**Exercise brief**
Your answer must repeat all of the entries word for word, without any images.

**Material for this task**
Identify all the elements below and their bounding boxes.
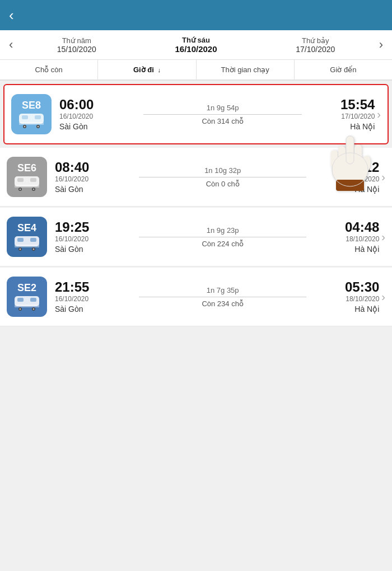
- middle-info-se2: 1n 7g 35p Còn 234 chỗ: [139, 286, 306, 308]
- prev-date-button[interactable]: ‹: [4, 38, 17, 52]
- day-label: Thứ sáu: [175, 36, 217, 44]
- train-row-se6[interactable]: SE6 08:40 16/10/2020 Sài Gòn 1n 10g 32p …: [0, 148, 392, 207]
- date-navigation: ‹ Thứ năm 15/10/2020 Thứ sáu 16/10/2020 …: [0, 30, 392, 60]
- svg-point-32: [33, 248, 35, 250]
- divider: [139, 297, 306, 297]
- svg-rect-11: [15, 185, 39, 188]
- depart-info-se6: 08:40 16/10/2020 Sài Gòn: [55, 160, 133, 194]
- arrive-station: Hà Nội: [312, 245, 379, 254]
- svg-rect-34: [17, 298, 24, 302]
- arrive-time: 04:48: [312, 220, 379, 235]
- seats-info: Còn 224 chỗ: [139, 240, 306, 248]
- seats-info: Còn 0 chỗ: [139, 180, 306, 188]
- depart-info-se2: 21:55 16/10/2020 Sài Gòn: [55, 280, 133, 313]
- svg-point-15: [33, 188, 35, 190]
- depart-date: 16/10/2020: [55, 295, 133, 303]
- arrive-station: Hà Nội: [312, 305, 379, 313]
- date-value: 16/10/2020: [175, 44, 217, 54]
- train-row-se8[interactable]: SE8 06:00 16/10/2020 Sài Gòn 1n 9g 54p C…: [3, 84, 389, 144]
- depart-date: 16/10/2020: [55, 175, 133, 183]
- svg-rect-3: [19, 122, 44, 125]
- duration: 1n 7g 35p: [139, 286, 306, 294]
- depart-station: Sài Gòn: [55, 305, 133, 313]
- arrive-date: 18/10/2020: [312, 295, 379, 303]
- svg-rect-2: [35, 115, 41, 119]
- svg-rect-9: [17, 178, 24, 182]
- svg-rect-27: [30, 238, 36, 242]
- depart-info-se8: 06:00 16/10/2020 Sài Gòn: [59, 97, 138, 131]
- row-chevron: ›: [381, 231, 385, 244]
- duration: 1n 9g 54p: [143, 104, 302, 112]
- arrive-station: Hà Nội: [312, 185, 379, 194]
- depart-station: Sài Gòn: [55, 245, 133, 254]
- svg-rect-10: [30, 178, 36, 182]
- svg-point-5: [24, 125, 26, 127]
- arrive-date: 18/10/2020: [312, 235, 379, 243]
- svg-point-38: [20, 308, 21, 310]
- divider: [143, 114, 302, 115]
- filter-giờ-đi[interactable]: Giờ đi ↓: [98, 60, 196, 79]
- train-label-se6: SE6: [17, 163, 36, 174]
- seats-info: Còn 314 chỗ: [143, 117, 302, 125]
- train-row-se4[interactable]: SE4 19:25 16/10/2020 Sài Gòn 1n 9g 23p C…: [0, 208, 392, 266]
- row-chevron: ›: [381, 171, 385, 184]
- day-label: Thứ năm: [57, 36, 96, 45]
- seats-info: Còn 234 chỗ: [139, 299, 306, 308]
- arrive-info-se6: 19:12 17/10/2020 Hà Nội: [312, 160, 379, 194]
- svg-rect-35: [30, 298, 36, 302]
- arrive-info-se2: 05:30 18/10/2020 Hà Nội: [312, 280, 379, 313]
- depart-time: 21:55: [55, 280, 133, 294]
- train-icon-svg: [13, 175, 41, 191]
- arrive-date: 17/10/2020: [312, 175, 379, 183]
- row-chevron: ›: [381, 291, 385, 303]
- filter-label: Giờ đến: [330, 65, 356, 74]
- filter-chỗ-còn[interactable]: Chỗ còn: [0, 60, 98, 79]
- train-list: SE8 06:00 16/10/2020 Sài Gòn 1n 9g 54p C…: [0, 84, 392, 326]
- train-icon-se2: SE2: [7, 277, 47, 317]
- back-button[interactable]: ‹: [9, 8, 14, 22]
- middle-info-se8: 1n 9g 54p Còn 314 chỗ: [143, 104, 302, 125]
- arrive-info-se4: 04:48 18/10/2020 Hà Nội: [312, 220, 379, 254]
- divider: [139, 177, 306, 177]
- row-chevron: ›: [377, 108, 381, 121]
- train-label-se2: SE2: [17, 283, 36, 294]
- middle-info-se4: 1n 9g 23p Còn 224 chỗ: [139, 226, 306, 248]
- date-value: 17/10/2020: [296, 45, 335, 54]
- filter-thời-gian-chạy[interactable]: Thời gian chạy: [197, 60, 295, 79]
- svg-point-13: [20, 188, 21, 190]
- svg-rect-28: [15, 245, 39, 247]
- train-icon-se8: SE8: [11, 94, 52, 134]
- train-row-se2[interactable]: SE2 21:55 16/10/2020 Sài Gòn 1n 7g 35p C…: [0, 268, 392, 326]
- depart-info-se4: 19:25 16/10/2020 Sài Gòn: [55, 220, 133, 254]
- train-icon-se6: SE6: [7, 157, 47, 197]
- day-label: Thứ bảy: [296, 36, 335, 45]
- train-label-se4: SE4: [17, 223, 36, 234]
- train-icon-svg: [13, 295, 41, 311]
- date-list: Thứ năm 15/10/2020 Thứ sáu 16/10/2020 Th…: [17, 36, 374, 54]
- filter-label: Thời gian chạy: [221, 65, 269, 74]
- filter-giờ-đến[interactable]: Giờ đến: [295, 60, 392, 79]
- depart-station: Sài Gòn: [59, 122, 138, 131]
- depart-time: 08:40: [55, 160, 133, 175]
- bottom-space: [0, 327, 392, 350]
- date-value: 15/10/2020: [57, 45, 96, 54]
- svg-rect-26: [17, 238, 24, 242]
- filter-label: Giờ đi ↓: [133, 65, 161, 74]
- next-date-button[interactable]: ›: [375, 38, 388, 52]
- arrive-station: Hà Nội: [307, 122, 375, 131]
- date-item-1[interactable]: Thứ sáu 16/10/2020: [175, 36, 217, 54]
- depart-date: 16/10/2020: [55, 235, 133, 243]
- train-icon-svg: [17, 113, 45, 128]
- depart-station: Sài Gòn: [55, 185, 133, 194]
- duration: 1n 9g 23p: [139, 226, 306, 235]
- train-icon-se4: SE4: [7, 217, 47, 257]
- filter-label: Chỗ còn: [35, 65, 63, 74]
- header: ‹: [0, 0, 392, 30]
- filter-row: Chỗ cònGiờ đi ↓Thời gian chạyGiờ đến: [0, 60, 392, 81]
- arrive-time: 15:54: [307, 97, 375, 112]
- svg-rect-36: [15, 305, 39, 307]
- depart-time: 06:00: [59, 97, 138, 112]
- date-item-0[interactable]: Thứ năm 15/10/2020: [57, 36, 96, 54]
- date-item-2[interactable]: Thứ bảy 17/10/2020: [296, 36, 335, 54]
- svg-point-30: [20, 248, 21, 250]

**Answer section**
Identify all the elements below and their bounding boxes.
- middle-info-se2: 1n 7g 35p Còn 234 chỗ: [139, 286, 306, 308]
- prev-date-button[interactable]: ‹: [4, 38, 17, 52]
- day-label: Thứ sáu: [175, 36, 217, 44]
- train-row-se6[interactable]: SE6 08:40 16/10/2020 Sài Gòn 1n 10g 32p …: [0, 148, 392, 207]
- date-navigation: ‹ Thứ năm 15/10/2020 Thứ sáu 16/10/2020 …: [0, 30, 392, 60]
- svg-point-32: [33, 248, 35, 250]
- divider: [139, 297, 306, 297]
- svg-rect-11: [15, 185, 39, 188]
- depart-info-se6: 08:40 16/10/2020 Sài Gòn: [55, 160, 133, 194]
- arrive-station: Hà Nội: [312, 245, 379, 254]
- svg-rect-34: [17, 298, 24, 302]
- arrive-time: 04:48: [312, 220, 379, 235]
- seats-info: Còn 224 chỗ: [139, 240, 306, 248]
- seats-info: Còn 0 chỗ: [139, 180, 306, 188]
- depart-info-se2: 21:55 16/10/2020 Sài Gòn: [55, 280, 133, 313]
- svg-point-15: [33, 188, 35, 190]
- depart-date: 16/10/2020: [55, 295, 133, 303]
- arrive-station: Hà Nội: [312, 305, 379, 313]
- date-value: 16/10/2020: [175, 44, 217, 54]
- train-row-se8[interactable]: SE8 06:00 16/10/2020 Sài Gòn 1n 9g 54p C…: [3, 84, 389, 144]
- depart-date: 16/10/2020: [55, 175, 133, 183]
- svg-rect-3: [19, 122, 44, 125]
- duration: 1n 7g 35p: [139, 286, 306, 294]
- depart-station: Sài Gòn: [55, 305, 133, 313]
- arrive-date: 18/10/2020: [312, 295, 379, 303]
- svg-rect-2: [35, 115, 41, 119]
- svg-rect-9: [17, 178, 24, 182]
- svg-rect-27: [30, 238, 36, 242]
- depart-info-se8: 06:00 16/10/2020 Sài Gòn: [59, 97, 138, 131]
- row-chevron: ›: [381, 231, 385, 244]
- duration: 1n 9g 54p: [143, 104, 302, 112]
- arrive-station: Hà Nội: [312, 185, 379, 194]
- depart-station: Sài Gòn: [55, 245, 133, 254]
- svg-rect-10: [30, 178, 36, 182]
- svg-point-5: [24, 125, 26, 127]
- arrive-date: 18/10/2020: [312, 235, 379, 243]
- svg-point-38: [20, 308, 21, 310]
- divider: [143, 114, 302, 115]
- filter-giờ-đi[interactable]: Giờ đi ↓: [98, 60, 196, 79]
- train-label-se6: SE6: [17, 163, 36, 174]
- seats-info: Còn 314 chỗ: [143, 117, 302, 125]
- train-row-se4[interactable]: SE4 19:25 16/10/2020 Sài Gòn 1n 9g 23p C…: [0, 208, 392, 266]
- row-chevron: ›: [381, 171, 385, 184]
- day-label: Thứ năm: [57, 36, 96, 45]
- seats-info: Còn 234 chỗ: [139, 299, 306, 308]
- arrive-info-se6: 19:12 17/10/2020 Hà Nội: [312, 160, 379, 194]
- svg-rect-35: [30, 298, 36, 302]
- arrive-info-se2: 05:30 18/10/2020 Hà Nội: [312, 280, 379, 313]
- depart-time: 21:55: [55, 280, 133, 294]
- train-icon-svg: [13, 175, 41, 191]
- arrive-date: 17/10/2020: [312, 175, 379, 183]
- row-chevron: ›: [381, 291, 385, 303]
- filter-label: Giờ đến: [330, 65, 356, 74]
- filter-chỗ-còn[interactable]: Chỗ còn: [0, 60, 98, 79]
- train-list: SE8 06:00 16/10/2020 Sài Gòn 1n 9g 54p C…: [0, 84, 392, 326]
- train-icon-se2: SE2: [7, 277, 47, 317]
- back-button[interactable]: ‹: [9, 8, 14, 22]
- middle-info-se8: 1n 9g 54p Còn 314 chỗ: [143, 104, 302, 125]
- arrive-info-se4: 04:48 18/10/2020 Hà Nội: [312, 220, 379, 254]
- divider: [139, 177, 306, 177]
- row-chevron: ›: [377, 108, 381, 121]
- train-label-se2: SE2: [17, 283, 36, 294]
- middle-info-se4: 1n 9g 23p Còn 224 chỗ: [139, 226, 306, 248]
- date-value: 17/10/2020: [296, 45, 335, 54]
- filter-thời-gian-chạy[interactable]: Thời gian chạy: [197, 60, 295, 79]
- svg-point-13: [20, 188, 21, 190]
- svg-rect-28: [15, 245, 39, 247]
- train-icon-se8: SE8: [11, 94, 52, 134]
- train-row-se2[interactable]: SE2 21:55 16/10/2020 Sài Gòn 1n 7g 35p C…: [0, 268, 392, 326]
- depart-info-se4: 19:25 16/10/2020 Sài Gòn: [55, 220, 133, 254]
- train-icon-se6: SE6: [7, 157, 47, 197]
- day-label: Thứ bảy: [296, 36, 335, 45]
- train-label-se4: SE4: [17, 223, 36, 234]
- train-icon-svg: [13, 295, 41, 311]
- date-list: Thứ năm 15/10/2020 Thứ sáu 16/10/2020 Th…: [17, 36, 374, 54]
- filter-label: Thời gian chạy: [221, 65, 269, 74]
- filter-giờ-đến[interactable]: Giờ đến: [295, 60, 392, 79]
- depart-station: Sài Gòn: [59, 122, 138, 131]
- depart-time: 08:40: [55, 160, 133, 175]
- bottom-space: [0, 327, 392, 350]
- date-value: 15/10/2020: [57, 45, 96, 54]
- svg-rect-26: [17, 238, 24, 242]
- filter-label: Giờ đi ↓: [133, 65, 161, 74]
- next-date-button[interactable]: ›: [375, 38, 388, 52]
- arrive-station: Hà Nội: [307, 122, 375, 131]
- date-item-1[interactable]: Thứ sáu 16/10/2020: [175, 36, 217, 54]
- depart-date: 16/10/2020: [55, 235, 133, 243]
- train-icon-svg: [17, 113, 45, 128]
- depart-station: Sài Gòn: [55, 185, 133, 194]
- duration: 1n 9g 23p: [139, 226, 306, 235]
- train-icon-se4: SE4: [7, 217, 47, 257]
- filter-label: Chỗ còn: [35, 65, 63, 74]
- header: ‹: [0, 0, 392, 30]
- filter-row: Chỗ cònGiờ đi ↓Thời gian chạyGiờ đến: [0, 60, 392, 81]
- arrive-time: 15:54: [307, 97, 375, 112]
- svg-rect-36: [15, 305, 39, 307]
- depart-time: 06:00: [59, 97, 138, 112]
- date-item-0[interactable]: Thứ năm 15/10/2020: [57, 36, 96, 54]
- date-item-2[interactable]: Thứ bảy 17/10/2020: [296, 36, 335, 54]
- svg-point-30: [20, 248, 21, 250]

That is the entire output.